======== Data supplied
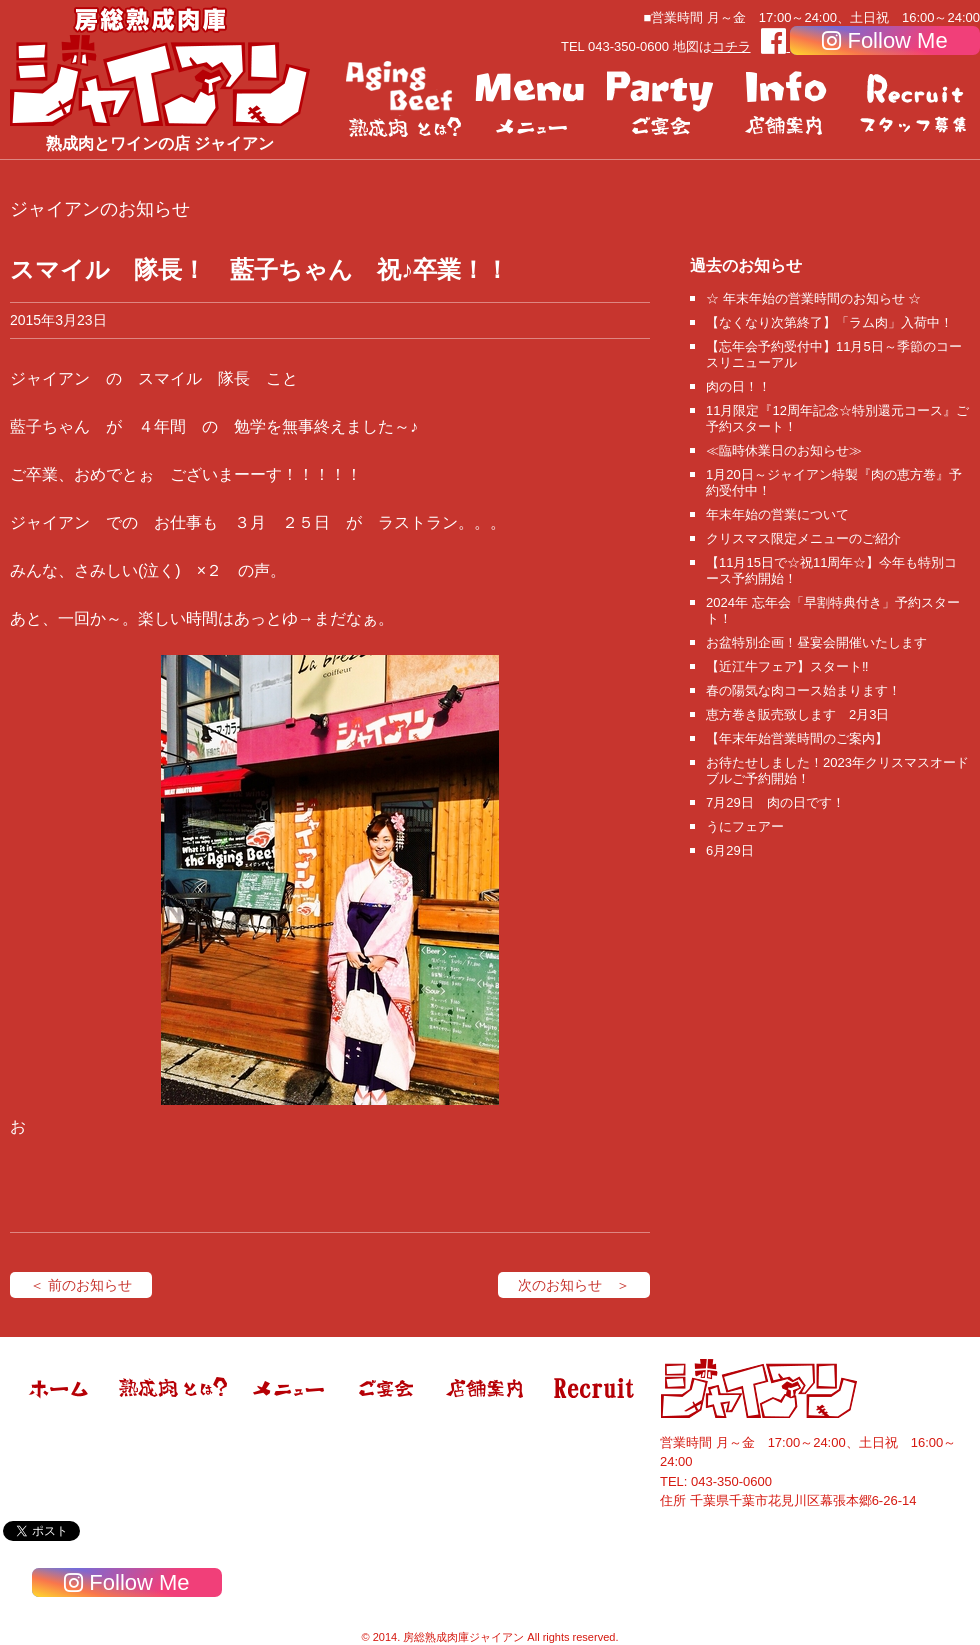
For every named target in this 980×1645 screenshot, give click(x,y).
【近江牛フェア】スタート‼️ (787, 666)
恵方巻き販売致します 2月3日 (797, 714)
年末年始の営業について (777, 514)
================
======== Data supplied
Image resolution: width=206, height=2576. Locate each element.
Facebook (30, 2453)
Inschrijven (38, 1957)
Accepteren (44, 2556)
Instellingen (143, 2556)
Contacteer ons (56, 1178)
================
======== Data supplied
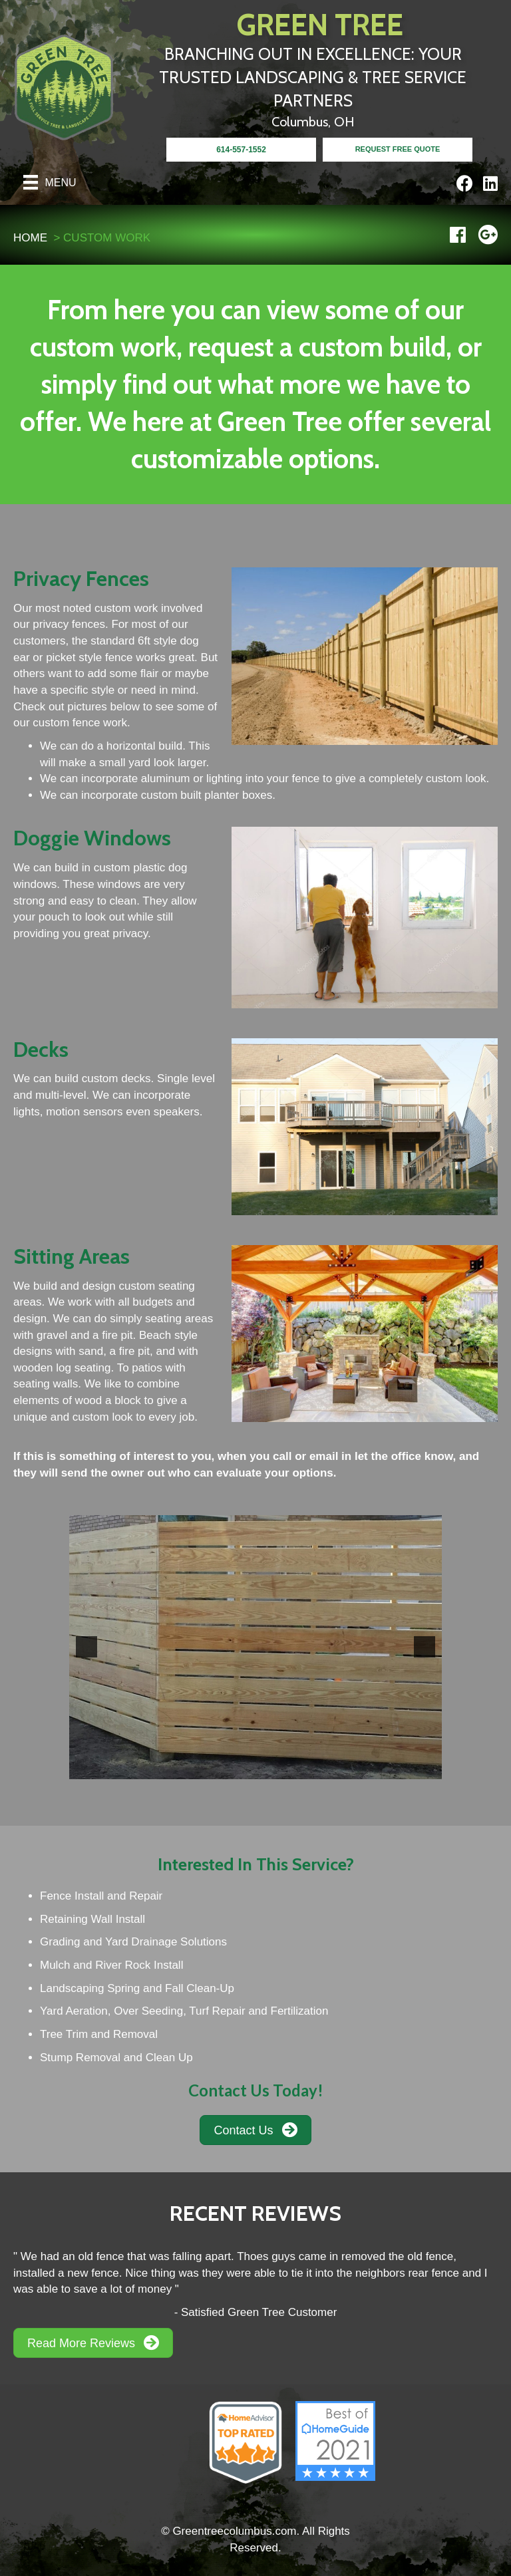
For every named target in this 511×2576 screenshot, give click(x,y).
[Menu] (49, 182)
================
Task objective => Starting at the line with "Inschrijven (38, 1957)" and ending at the line with "Contacteer ons (56, 1178)", print each line of the listing above exactly, with no other lines.

Result of the exercise =>
Inschrijven (38, 1957)
Accepteren (44, 2556)
Instellingen (143, 2556)
Contacteer ons (56, 1178)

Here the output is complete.